Block definitions

Requirement definitions that should be completed together can be grouped in block definitions. Using blocks facilitates the scheduling of the large number of maintenance requirements that aircraft and other assemblies often have.

You can create blocks for daily requirements such as overnight checks, or for heavy maintenance visits that can have hundreds of requirements. Block definitions are always associated with a configuration slot, not a part number. Blocks are generally created the root level of the assembly.

You can group requirements in a single block or group and sequence them in a block chain. Single blocks are called one-time blocks because all the requirements are to be completed at the same time. Both one-time blocks and block chains can be set to recur or to occur once.

Figure: Recurring and non-recurring block and block chain definitions



In a block chain, the same requirement can be added to multiple blocks. You can use block chains to divide maintenance visits into phases, or to equalize the workload by spreading requirements that have varying intervals across the blocks in a chain.

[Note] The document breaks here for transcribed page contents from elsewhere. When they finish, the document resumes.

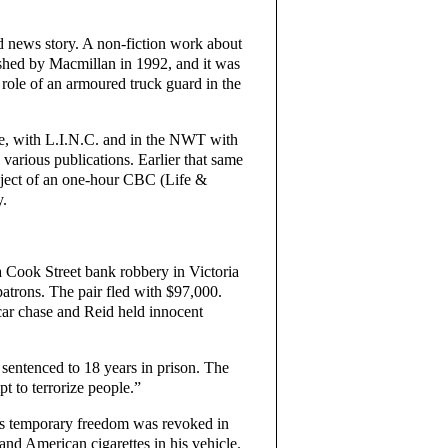
od news story. A non-fiction work about
shed by Macmillan in 1992, and it was
 role of an armoured truck guard in the
ice, with L.I.N.C. and in the NWT with
various publications. Earlier that same
bject of an one-hour CBC (Life &
y.
a Cook Street bank robbery in Victoria
atrons. The pair fled with $97,000.
car chase and Reid held innocent
entenced to 18 years in prison. The
t to terrorize people.”
his temporary freedom was revoked in
d American cigarettes in his vehicle.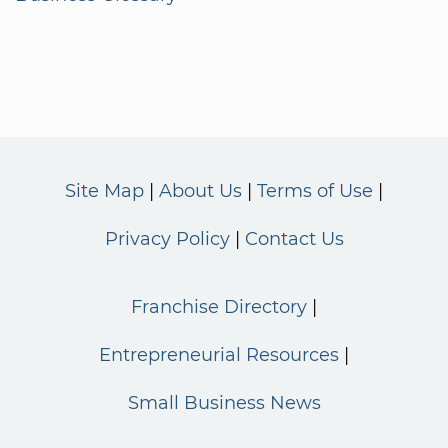
Site Map
About Us
Terms of Use
Privacy Policy
Contact Us
Franchise Directory
Entrepreneurial Resources
Small Business News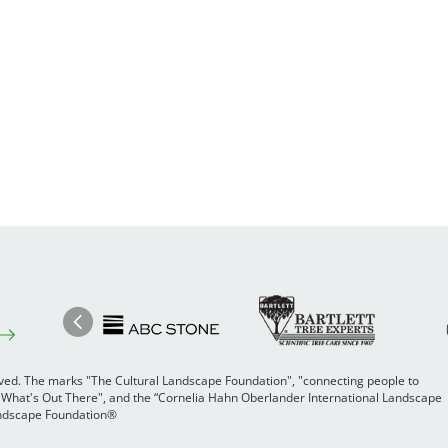
Image
Ima
Image
Previous
rved. The marks "The Cultural Landscape Foundation", "connecting people to
 "What's Out There", and the “Cornelia Hahn Oberlander International Landscape
Landscape Foundation®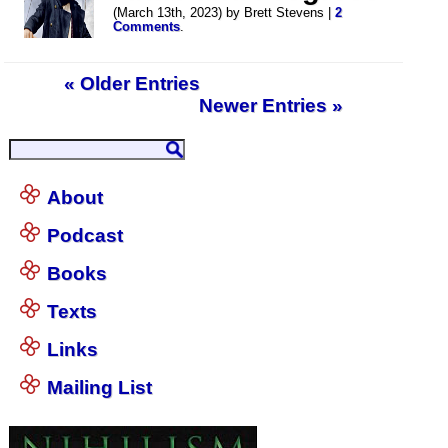
(March 13th, 2023) by Brett Stevens |
2
Comments
.
« Older Entries
Newer Entries »
About
Podcast
Books
Texts
Links
Mailing List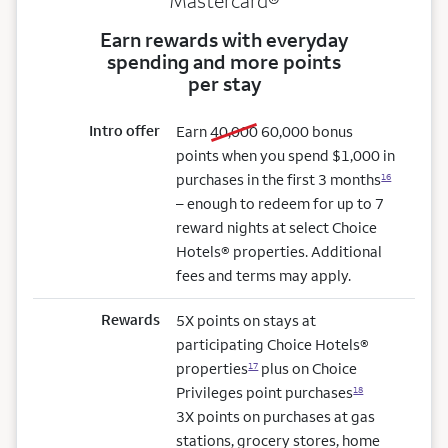
Mastercard®
Earn rewards with everyday
spending and more points
per stay
Intro offer
old bonus
new bonus
Earn
40,000
60,000
bonus
points when you spend $1,000 in
purchases in the first 3 months
16
– enough to redeem for up to 7
reward nights at select Choice
Hotels® properties. Additional
fees and terms may apply.
Rewards
5X points on stays at
participating Choice Hotels®
properties
plus on Choice
17
Privileges point purchases
18
3X points on purchases at gas
stations, grocery stores, home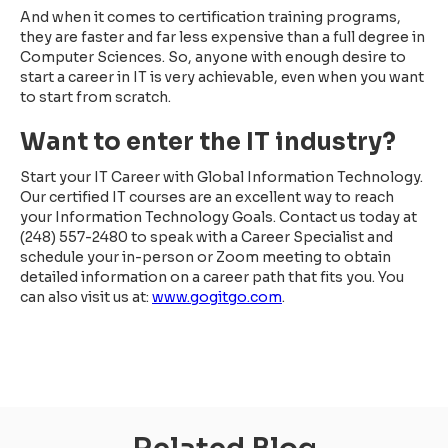
And when it comes to certification training programs,
they are faster and far less expensive than a full degree in
Computer Sciences. So, anyone with enough desire to
start a career in IT is very achievable, even when you want
to start from scratch.
Want to enter the IT industry?
Start your IT Career with Global Information Technology.
Our certified IT courses are an excellent way to reach
your Information Technology Goals. Contact us today at
(248) 557-2480 to speak with a Career Specialist and
schedule your in-person or Zoom meeting to obtain
detailed information on a career path that fits you. You
can also visit us at:
www.gogitgo.com
.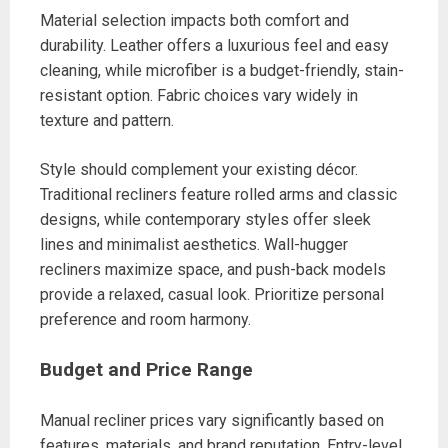
Material selection impacts both comfort and
durability. Leather offers a luxurious feel and easy
cleaning, while microfiber is a budget-friendly, stain-
resistant option. Fabric choices vary widely in
texture and pattern.
Style should complement your existing décor.
Traditional recliners feature rolled arms and classic
designs, while contemporary styles offer sleek
lines and minimalist aesthetics. Wall-hugger
recliners maximize space, and push-back models
provide a relaxed, casual look. Prioritize personal
preference and room harmony.
Budget and Price Range
Manual recliner prices vary significantly based on
features, materials, and brand reputation. Entry-level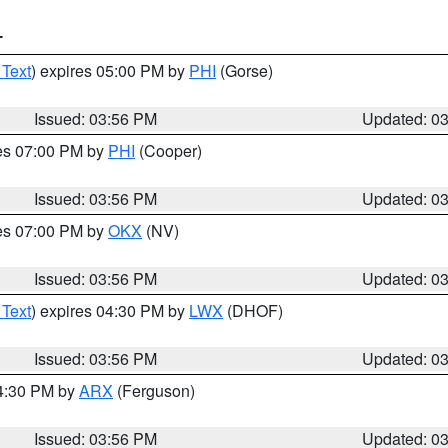
T
 Text
) expires 05:00 PM by
PHI
(Gorse)
Issued: 03:56 PM
Updated: 0
res 07:00 PM by
PHI
(Cooper)
Issued: 03:56 PM
Updated: 0
res 07:00 PM by
OKX
(NV)
Issued: 03:56 PM
Updated: 0
 Text
) expires 04:30 PM by
LWX
(DHOF)
Issued: 03:56 PM
Updated: 0
04:30 PM by
ARX
(Ferguson)
Issued: 03:56 PM
Updated: 0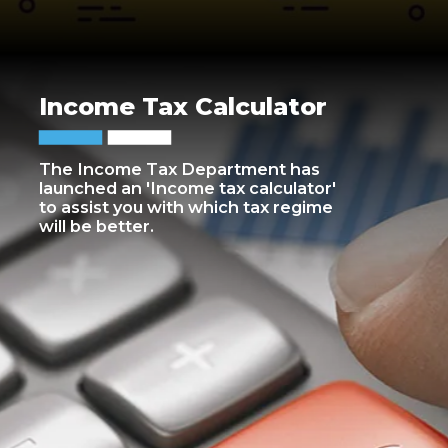
Income Tax Calculator
The Income Tax Department has
launched an 'Income tax calculator'
to assist you with which tax regime
will be better.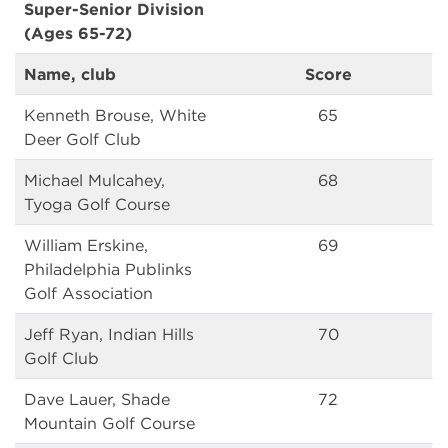
Super-Senior Division
(Ages 65-72)
Name, club
Score
Kenneth Brouse, White
65
Deer Golf Club
Michael Mulcahey,
68
Tyoga Golf Course
William Erskine,
69
Philadelphia Publinks
Golf Association
Jeff Ryan, Indian Hills
70
Golf Club
Dave Lauer, Shade
72
Mountain Golf Course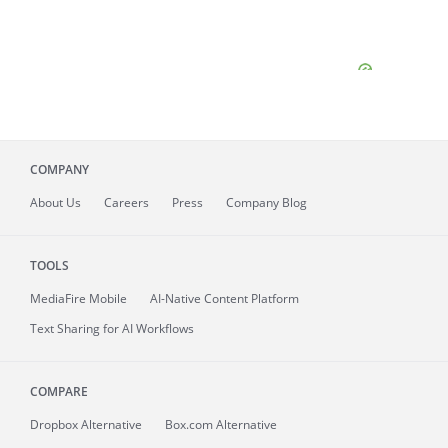
COMPANY
About
Us
Careers
Press
Company Blog
TOOLS
MediaFire
Mobile
AI-Native Content Platform
Text Sharing for AI Workflows
COMPARE
Dropbox Alternative
Box.com Alternative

The workflow for creating blocks is as follows:
  1. Create the block definition. Optionally add technical references, attachments, and (complies, opportunistic, replaces, or supersedes) links to task definitions.
  2. Add scheduling rules and applicability to the block definition as you do for other task definitions.
  3. Assign requirements to the block or blocks.
  4. Approve, activate, initialize the definition as you do for other definitions.

Blocks can be modified, and locked to prevent modification.

If you move one block that is part of a block chain to a different configuration slot, delete the block, or make it obsolete, all the other blocks in the chain are also moved, deleted or made obsolete. Also, when you active a block chain you activate all blocks that are included in the chain.